Atualmente, existe grande preocupação por parte dos pesquisadores e analistas de sementes, sobretudo os que trabalham com espécies florestais, em conduzir estudos que forneçam informações sobre a qualidade das sementes, especialmente no que diz respeito à padronização, agilização, aperfeiçoamento e estabelecimento dos métodos de análise. Nas Regras para Análise de Sementes (BRASIL, 1992) existem prescrições para a condução do teste de germinação de grande número de espécies cultivadas, no entanto as espécies florestais nativas ainda são pouco pesquisadas.

Para sementes de espécies florestais, alguns substratos têm sido recomendados para condução de testes de emergência, a exemplo de areia para Mimosa caesalpiniaefolia Benth. (SANTOS et al., 1994) e Hancornia speciosa Gomes (NOGUEIRA et al., 2003), solo + terriço de mata + vermiculita para Eugenia dysenterica DC. (SOUZA et al., 2001), solo + fibra de coco + plantmax® para Diospyros ebenaster Retz (OLIVEIRA et al., 2006), areia e vermiculita para Erythrina velutina Willd (ALVES et al., 2008).

Pelo exposto, este trabalho foi desenvolvido com a finalidade de avaliar diferentes tipos de substratos para a emergência de plântulas de juazeiro.

 

2. MATERIAL E MÉTODOS

O trabalho foi realizado em ambiente protegido pertencente ao Departamento de Fitotecnia, do Centro de Ciências Agrárias, da Universidade Federal da Paraíba, na cidade de Areia, PB.

Os frutos de juazeiro foram colhidos diretamente de cinco árvores-matrizes localizadas no Município de Barra de Santa Rosa, PB, em seguida levados para o Laboratório de Análise de Sementes do Centro de Ciências Agrárias (UFPB), onde foram despolpados manualmente, restando parte do fruto, o endocarpo que ficou aderido ao tegumento da semente, sendo submetidos à fermentação por cinco dias para a retirada da mucilagem.

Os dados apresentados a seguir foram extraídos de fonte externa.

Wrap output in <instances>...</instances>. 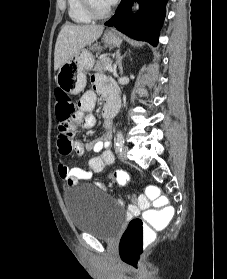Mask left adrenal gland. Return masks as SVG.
<instances>
[{"label": "left adrenal gland", "mask_w": 227, "mask_h": 279, "mask_svg": "<svg viewBox=\"0 0 227 279\" xmlns=\"http://www.w3.org/2000/svg\"><path fill=\"white\" fill-rule=\"evenodd\" d=\"M124 56L120 55V52L118 51L116 54V64L118 65L119 69H120V73L121 75H123V67H122V59Z\"/></svg>", "instance_id": "obj_1"}]
</instances>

Decorrido esse período, os frutos foram lavados com água corrente, sobre peneira de arame, e postos para secar à sombra por cinco dias.

Para avaliação da emergência de plântulas e vigor de unidades de dispersão de juazeiro, foram avaliados 21 substratos, os quais se encontram descritos na Tabela 1 e, para as misturas, adotaram-se volumes iguais em litros, em quatro repetições de 25 unidades de dispersão escarificadas com lixa d'água número 80, na posição oposta ao hilo e semeadas em bandejas plásticas. As características avaliadas são descritas a seguir:

Emergência - Foi conduzida em casa de vegetação, sem controle de temperatura e umidade relativa do ar, sendo utilizadas 100 unidades de dispersão por tratamento, divididas em quatro subamostras de 25. As contagens do número de plântulas emergidas iniciaram-se aos 13 dias e estenderam-se até os 90 dias após a semeadura. O critério utilizado foi o de plântulas normais, que apresentavam as estruturas essenciais perfeitas (BRASIL, 1992), sendo os resultados expressos em porcentagem.

Índice de velocidade de emergência (IVE) - Foram realizadas contagens diárias, dos 13 aos 90 dias, de plântulas normais, e o índice foi calculado conforme a fórmula proposta por Maguire (1962).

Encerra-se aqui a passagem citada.